In a survey in 2013, 75% of nuclear cameras in the United States were 6 years or older, nearly 29% 11 years or older.14 Though not reported, the proportion of nuclear cameras with attenuation correction and iterative reconstruction, relatively new technologies, can be assumed to have been low. In Europe in 2007, attenuation correction was used in only 22% of studies.13 Likewise, adoption of wide beam reconstruction and resolution recovery has likely been low though there are relatively inexpensive software solutions that can be utilized even on older systems. These techniques can be important tools in reducing radiation exposure to patients.15 Combined with attenuation correction and newer processing methods, stress-only imaging can substantially reduce radiation exposure as well as duration of studies thereby improving patient comfort, enhancing lab throughput, and increasing the overall efficiency of care that we provide.16,17 These technologies and techniques in part drove ASNC’s expectation that for the population of patients referred for SPECT or PET MPI, on average a total radiation exposure of ≤9 mSv could be achieved in 50% of studies by 2014. Whether this goal has actually been met is not entirely certain.

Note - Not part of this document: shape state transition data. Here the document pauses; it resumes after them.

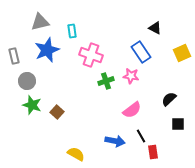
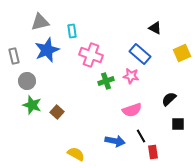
blue rectangle: moved 1 px left, 2 px down; rotated 15 degrees counterclockwise
pink semicircle: rotated 18 degrees clockwise
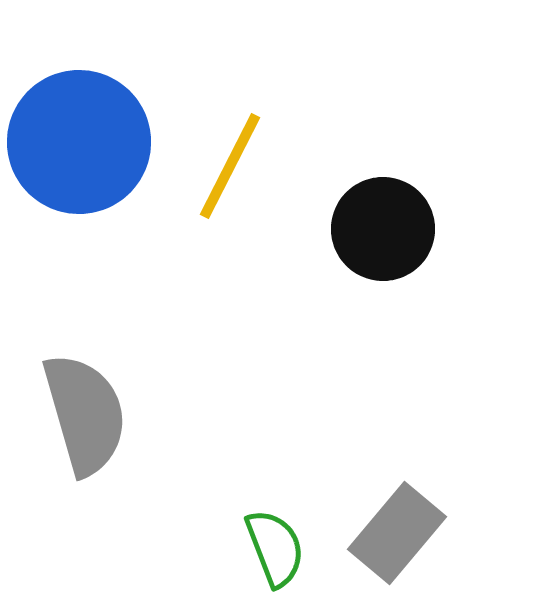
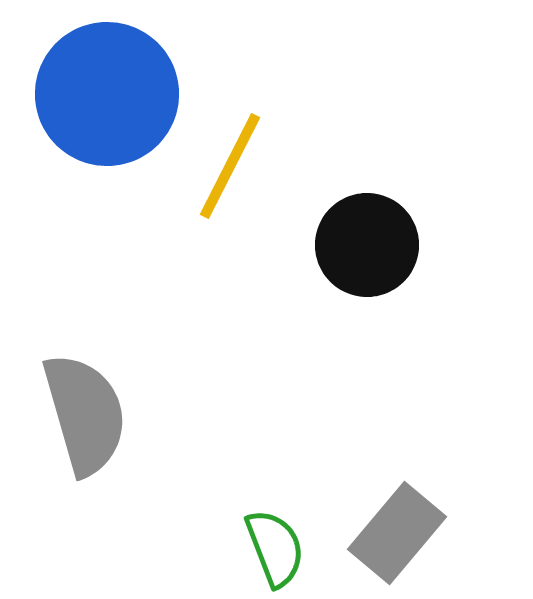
blue circle: moved 28 px right, 48 px up
black circle: moved 16 px left, 16 px down
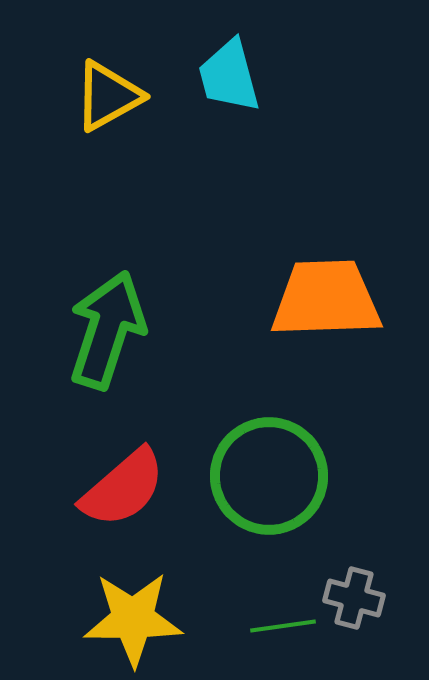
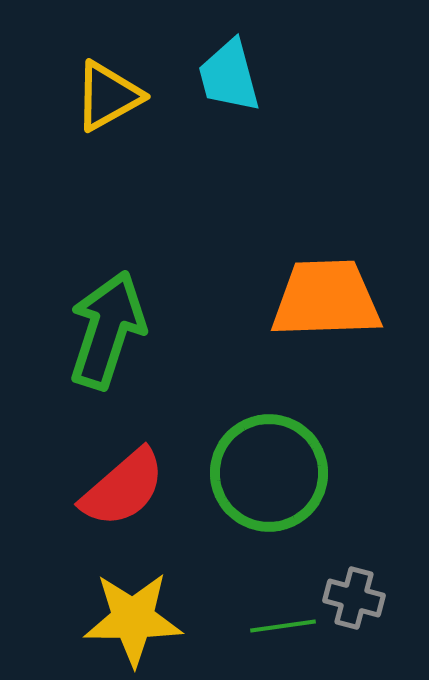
green circle: moved 3 px up
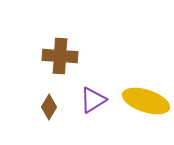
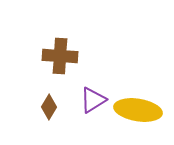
yellow ellipse: moved 8 px left, 9 px down; rotated 9 degrees counterclockwise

Though prone imaging by itself does not reduce radiation exposure, having greater confidence that an inferior defect is artifactual could result in a higher proportion of stress-only studies being performed on nuclear cameras without attenuation correction. However, despite prone imaging having been described almost 30 years ago,2 combined supine and prone imaging is not widely utilized.13 As Taason and colleagues correctly point out the benefits of prone imaging include downward displacement of the diaphragm and abdominal organs, compression of anterior chest soft tissue including breast tissue, a shift of the heart more anteriorly, and reduction of patient motion.1

There is no doubt that attenuation correction decreases equivocal studies compared to prone imaging.10 However, in the same study utilizing Tc-99m-based rest and stress imaging with attenuation correction, prone imaging, and prone and supine imaging without attenuation correction, prone imaging significantly reduced equivocal studies.10 Indeed, even with a state-of-the-art SPECT-CT unit employing novel collimation and iterative reconstruction techniques, the addition of prone imaging may reduce the incidence of apical artifacts.11

Therefore, combining supine and prone imaging routinely in those labs that do not yet employ attenuation correction fits well with an overall approach to improving quality. The technique represents a method that can increase diagnostic accuracy without increasing radiation exposure or incurring the expense of new equipment. What about the extra time that an additional, prone, acquisition requires? With MPI volume falling nationally,14 it is hard to argue that most labs do not have the <10 additional minutes that another acquisition would require. Balancing this time vs measurable increases in test accuracy thereby reducing the possible need to proceed with invasive evaluation makes it hard to argue against performing combined supine and prone cardiac SPECT in labs without attenuation correction.